The Eurogroup leaders adopted a statement on the future of the CMU on 11 March, which is meant to guide and inform the forthcoming European Parliament 10th legislative term (2024-2029) and the next European Commission’s priorities in putting forward corresponding legislative files. As usual, other EU institutions were represented, including the European Commission and the ECB, and the intergovernmental organisation, the European Stability Mechanism.

In a rather lean communication strategy, the leaders agreed on three priority areas – Architecture, Business and Citizens – already announced as the ‘ABC’ of the future of the European capital markets by Eurogroup President (and Irish Minister for Public Expenditure, National Development Plan Delivery and Reform) Paschal Donohoe earlier in February 2024. These three key areas are broken down into thirteen measures, for which the overall ambition is to reach ‘open, deep and liquid capital markets’ that will fund businesses – including SMEs, contribute to growth and offer savings, investment and pension opportunities to citizens (see the summing up letter). 

What is at stake is not only our European economy in its internal dimension, but also having a real stand externally with functioning European capital markets that can compete at the global level.
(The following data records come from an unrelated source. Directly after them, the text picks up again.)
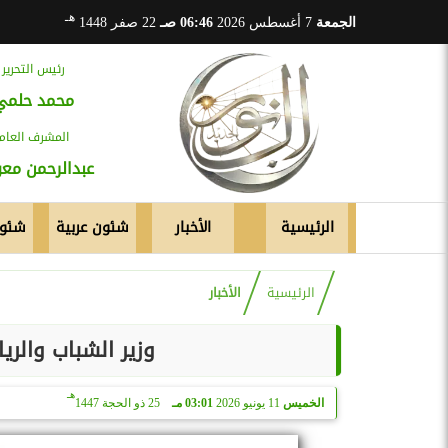
هـ
الجمعة
7 أغسطس 2026
06:46 صـ
22 صفر 1448
رئيس التحرير
محمد حلمي
المشرف العام
عبدالرحمن م
الرئيسية
الأخبار
شئون عربية
شئون
الرئيسية
الأخبار
وزير الشباب والر
هـ
الخميس
11 يونيو 2026
03:01 مـ
25 ذو الحجة 1447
The internal and external dimensions are interconnected and will benefit the Single Market for Capital – still fragmented – as well as a European industrial policy fit for innovation. 

Beyond the wish-list style, the political ambition seems present: turning the EU into a financial hub by integrating the capital markets into the global markets to facilitate private investment flows, including into the green and digital sectors (as per the Eurogroup statement). As Paschal Donohoe put it, it has the ‘weight’ of all the 27 Finance Ministers sitting in the inclusive format of the Eurogroup.
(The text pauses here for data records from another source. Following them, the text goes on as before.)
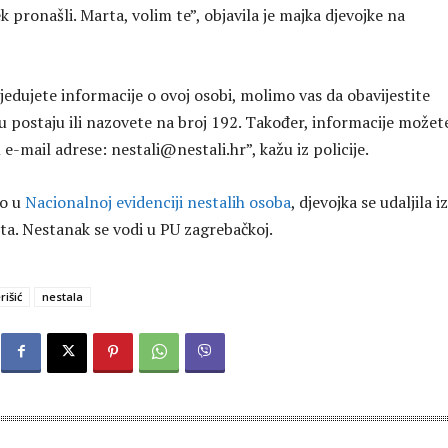
ek pronašli. Marta, volim te”, objavila je majka djevojke na
jedujete informacije o ovoj osobi, molimo vas da obavijestite
ku postaju ili nazovete na broj 192. Također, informacije možet
 e-mail adrese: nestali@nestali.hr”, kažu iz policije.
no u
Nacionalnoj evidenciji nestalih osoba
, djevojka se udaljila iz
šta. Nestanak se vodi u PU zagrebačkoj.
rišić
nestala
However, this ambition will require a major cultural shift from European firms and households – beyond the EU and Member States political impetus. In this regard, the ongoing financial literacy programmes across the EU should be increased in capacity and reach.

If we take one step into the more technical directions, some of the policy objectives are not new: cross-border diversification of risks, consistent regulation and convergent supervision, securitisation markets, reduction of regulatory burdens, common approaches of corporate insolvency and corporate tax systems, cross-border investment, and retail investment, among others.

All these measures will need to be included in the European Commission work plan, while the Eurogroup in inclusive format ‘commits to taking stock regularly of the performance of European capital markets and to monitoring progress’ (statement). Those regular performance reviews may exert a certain peer pressure and facilitate progress, but they will be conditioned by the results of the next European elections, as well as in some Member States’.

The outcome of the new 2024 CMU recipe will depend more on the methods than the ingredients that have been rightly identified. Upcoming this week, on 22nd March, the Euro Summit will take stock of the Eurogroup Report on the future of the CMU. It is crucial that the leaders endorse and maintain a high level of ambition in this remit – which is a key element in the European Economic and Monetary Union. It may well finally transform the European bank-based economy for good.

 

Christy Ann Petit is Assistant Professor at the School of Law and Government of Dublin City University (DCU) and Deputy Director of the DCU Brexit Institute. Her research interests cover EU Law, financial supervision and regulation, the law of the Banking Union, the Economic and Monetary Union, and central banking. She tweets from @petit_christy.

The views expressed in this blog post are the position of the author and not necessarily those of the Brexit Institute blog.